DIRECTIONS: Give back, exactly and with nothing added, the lines that run from the one containing "澳门特别行政区风顺堂区南湾大马路宝珀售后服务中心（需提前预约）" to the final line below.

SUPPLIED MATERIAL:
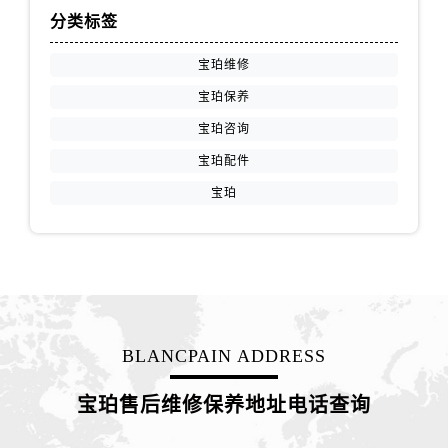
上海市黄浦区南京东路299号宏伊国际广场写字楼8层806室宝珀售后服务中心（需提前预约）
分类标签
上海市徐汇区虹桥路3号港汇中心2座37层3705室宝珀售后服务中心（需提前预约）
浙江省杭州市上城区钱江路1366号华润大厦A座5层503-5室宝珀售后服务中心（需提前预约）
宝珀维修
浙江省湖州市吴兴区劳动路宝珀售后服务中心（需提前预约）
宝珀保养
浙江省嘉兴市南湖区广益路705号嘉兴世界贸易中心A座13层1304室宝珀售后服务中心（需提前预约）
宝珀咨询
浙江省金华市金东区东市南街777号金华万达广场4号楼22楼2209室宝珀售后服务中心（需提前预约）
宝珀配件
浙江省丽水市莲都区解放街宝珀售后服务中心（需提前预约）
宝珀
浙江省宁波市江北区大闸南路500号来福士广场办公楼20层2009室宝珀售后服务中心（需提前预约）
浙江省衢州市柯城区上街宝珀售后服务中心（需提前预约）
浙江省绍兴市越城区胜利东路379号世茂天际中心写字楼8层805室宝珀售后服务中心（需提前预约）
浙江省舟山市定海区解放东路宝珀售后服务中心（需提前预约）
澳门特别行政区大堂区议事亭前地（新马路）宝珀售后服务中心（需提前预约）
澳门特别行政区风顺堂区南湾大马路宝珀售后服务中心（需提前预约）
BLANCPAIN ADDRESS
澳门特别行政区花地玛堂区关闸广场宝珀售后服务中心（需提前预约）
澳门特别行政区花王堂区大三巴商圈宝珀售后服务中心（需提前预约）
宝珀售后维修保养地址电话查询
澳门特别行政区嘉模堂区官也街宝珀售后服务中心（需提前预约）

EXERCISE OUTPUT:
澳门特别行政区风顺堂区南湾大马路宝珀售后服务中心（需提前预约）
BLANCPAIN ADDRESS
澳门特别行政区花地玛堂区关闸广场宝珀售后服务中心（需提前预约）
澳门特别行政区花王堂区大三巴商圈宝珀售后服务中心（需提前预约）
宝珀售后维修保养地址电话查询
澳门特别行政区嘉模堂区官也街宝珀售后服务中心（需提前预约）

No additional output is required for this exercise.